▸ Your goal
Your answer should be the lines of the data below that contain "energy".

▸ Provided entries
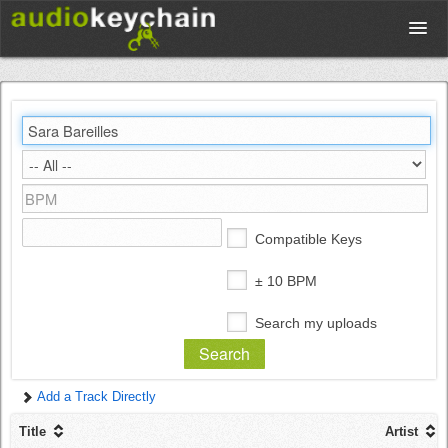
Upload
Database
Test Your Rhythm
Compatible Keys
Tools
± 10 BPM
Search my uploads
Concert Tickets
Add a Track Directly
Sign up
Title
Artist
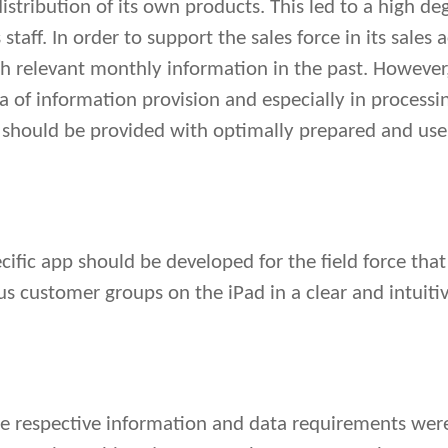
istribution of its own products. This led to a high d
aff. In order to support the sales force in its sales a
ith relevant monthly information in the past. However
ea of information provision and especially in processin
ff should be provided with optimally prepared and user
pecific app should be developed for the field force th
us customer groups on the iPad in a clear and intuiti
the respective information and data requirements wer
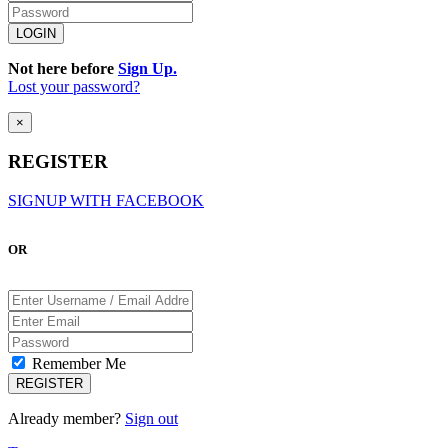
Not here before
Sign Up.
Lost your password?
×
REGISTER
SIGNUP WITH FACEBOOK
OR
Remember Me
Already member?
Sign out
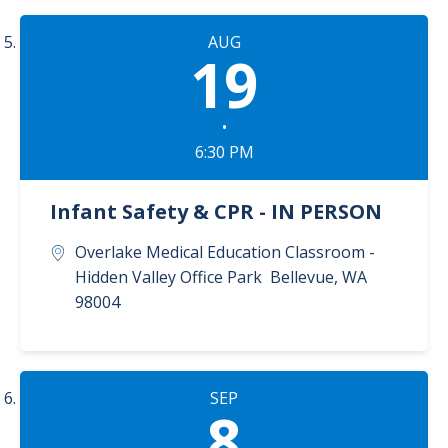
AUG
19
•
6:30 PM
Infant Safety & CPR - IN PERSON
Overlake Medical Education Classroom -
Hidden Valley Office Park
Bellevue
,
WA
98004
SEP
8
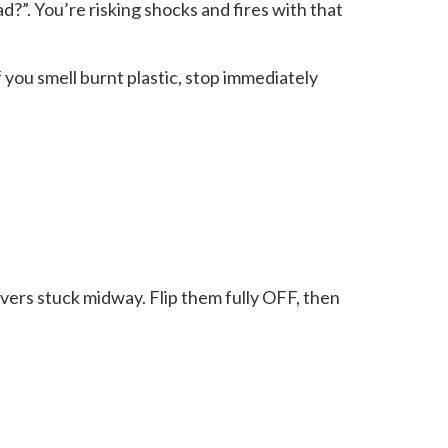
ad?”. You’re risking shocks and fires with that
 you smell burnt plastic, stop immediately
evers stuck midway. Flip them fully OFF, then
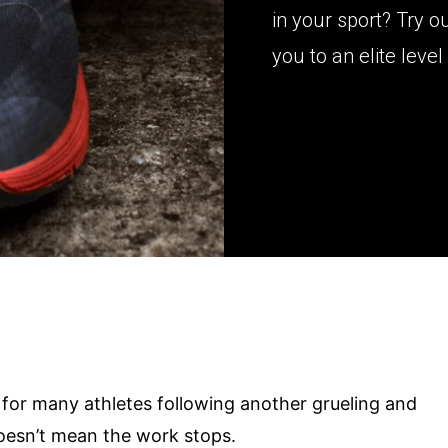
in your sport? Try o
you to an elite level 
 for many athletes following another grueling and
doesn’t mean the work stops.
==
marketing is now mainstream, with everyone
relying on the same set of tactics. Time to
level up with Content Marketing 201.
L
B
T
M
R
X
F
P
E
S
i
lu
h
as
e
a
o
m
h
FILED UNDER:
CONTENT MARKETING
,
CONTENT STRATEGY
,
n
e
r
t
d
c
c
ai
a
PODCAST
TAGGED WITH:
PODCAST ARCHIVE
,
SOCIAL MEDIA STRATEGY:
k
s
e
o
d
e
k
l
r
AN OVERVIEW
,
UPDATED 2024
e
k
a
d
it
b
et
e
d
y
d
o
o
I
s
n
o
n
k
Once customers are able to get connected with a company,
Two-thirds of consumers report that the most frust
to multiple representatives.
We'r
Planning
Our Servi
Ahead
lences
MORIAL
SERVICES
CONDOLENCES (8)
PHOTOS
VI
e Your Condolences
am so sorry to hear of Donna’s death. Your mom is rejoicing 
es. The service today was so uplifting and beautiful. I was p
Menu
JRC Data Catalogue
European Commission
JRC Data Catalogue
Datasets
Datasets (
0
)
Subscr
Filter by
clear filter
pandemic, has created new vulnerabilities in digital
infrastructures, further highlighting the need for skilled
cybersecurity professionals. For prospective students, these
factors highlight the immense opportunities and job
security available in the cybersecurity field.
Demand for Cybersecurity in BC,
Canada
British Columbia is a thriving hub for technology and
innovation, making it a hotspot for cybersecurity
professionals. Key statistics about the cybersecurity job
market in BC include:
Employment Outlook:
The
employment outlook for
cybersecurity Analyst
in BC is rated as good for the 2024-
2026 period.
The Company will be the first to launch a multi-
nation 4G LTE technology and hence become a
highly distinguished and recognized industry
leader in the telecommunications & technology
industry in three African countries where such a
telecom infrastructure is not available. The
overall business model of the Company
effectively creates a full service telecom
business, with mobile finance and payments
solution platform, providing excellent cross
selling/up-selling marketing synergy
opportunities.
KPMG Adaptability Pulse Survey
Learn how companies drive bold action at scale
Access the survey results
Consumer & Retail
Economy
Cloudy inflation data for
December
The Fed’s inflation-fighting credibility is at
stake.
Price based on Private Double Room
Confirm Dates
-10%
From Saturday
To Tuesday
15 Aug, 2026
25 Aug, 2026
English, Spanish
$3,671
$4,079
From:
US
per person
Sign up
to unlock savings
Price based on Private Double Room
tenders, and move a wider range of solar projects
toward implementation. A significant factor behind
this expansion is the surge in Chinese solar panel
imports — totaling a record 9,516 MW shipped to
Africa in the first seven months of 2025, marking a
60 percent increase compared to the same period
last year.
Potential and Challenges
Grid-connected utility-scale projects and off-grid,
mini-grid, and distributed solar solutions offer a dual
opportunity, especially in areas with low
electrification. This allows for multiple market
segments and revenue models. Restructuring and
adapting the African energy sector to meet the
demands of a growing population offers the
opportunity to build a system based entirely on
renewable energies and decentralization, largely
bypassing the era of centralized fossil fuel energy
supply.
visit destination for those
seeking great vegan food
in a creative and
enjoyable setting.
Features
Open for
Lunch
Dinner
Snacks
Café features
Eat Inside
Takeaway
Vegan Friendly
--
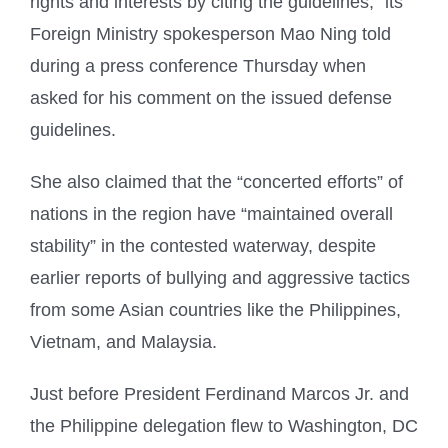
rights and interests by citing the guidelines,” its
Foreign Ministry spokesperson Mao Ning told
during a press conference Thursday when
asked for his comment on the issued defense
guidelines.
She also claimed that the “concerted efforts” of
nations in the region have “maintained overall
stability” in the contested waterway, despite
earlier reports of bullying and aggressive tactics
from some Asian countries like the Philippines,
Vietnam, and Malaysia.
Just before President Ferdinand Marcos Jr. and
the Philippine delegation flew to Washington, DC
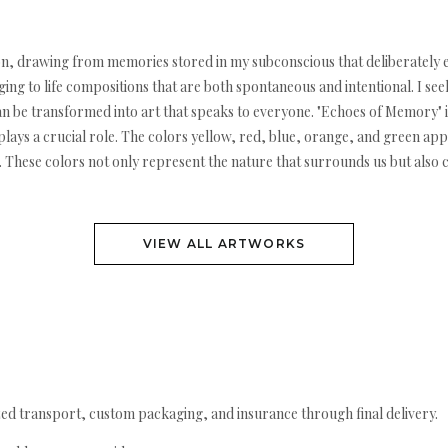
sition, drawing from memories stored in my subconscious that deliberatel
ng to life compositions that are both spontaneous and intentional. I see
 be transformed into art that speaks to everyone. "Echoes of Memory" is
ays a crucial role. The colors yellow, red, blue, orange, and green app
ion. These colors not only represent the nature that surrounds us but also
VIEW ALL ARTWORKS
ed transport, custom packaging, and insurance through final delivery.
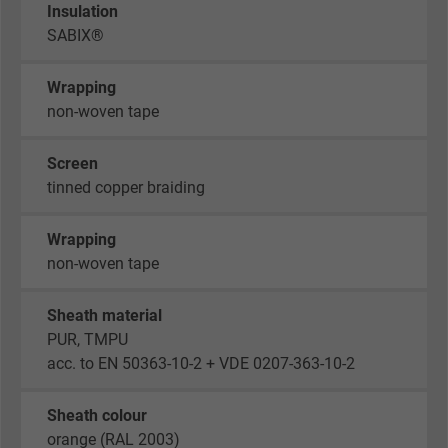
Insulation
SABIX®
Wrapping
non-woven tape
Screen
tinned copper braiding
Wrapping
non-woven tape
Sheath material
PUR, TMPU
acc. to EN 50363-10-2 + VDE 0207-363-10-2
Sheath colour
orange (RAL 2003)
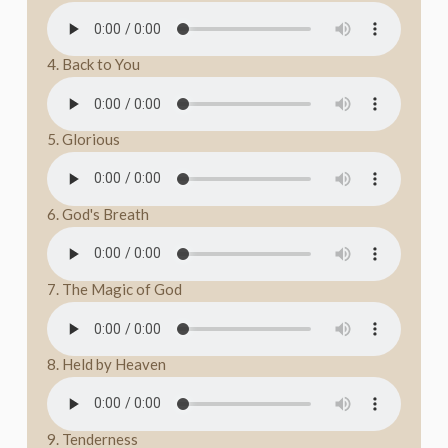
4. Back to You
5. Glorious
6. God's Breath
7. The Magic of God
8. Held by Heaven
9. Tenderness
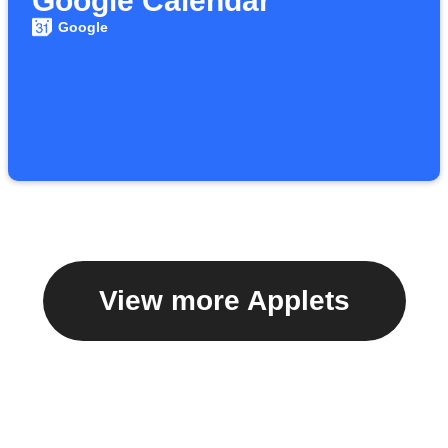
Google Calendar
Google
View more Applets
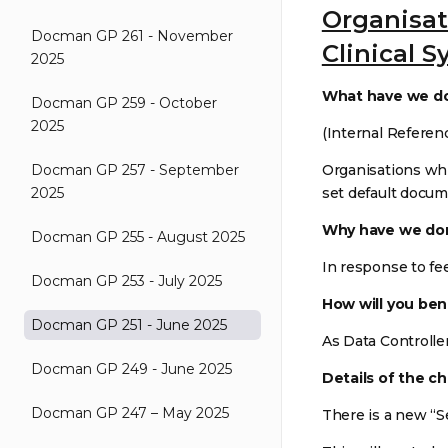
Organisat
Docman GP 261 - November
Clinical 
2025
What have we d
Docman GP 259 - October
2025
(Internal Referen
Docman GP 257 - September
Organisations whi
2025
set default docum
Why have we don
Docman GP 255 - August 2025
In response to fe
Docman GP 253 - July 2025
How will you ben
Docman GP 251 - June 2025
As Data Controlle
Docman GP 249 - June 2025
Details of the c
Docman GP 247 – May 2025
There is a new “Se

▸ Reply to the exercise
adapting the African energy sector to meet the
bypassing the era of centralized fossil fuel energy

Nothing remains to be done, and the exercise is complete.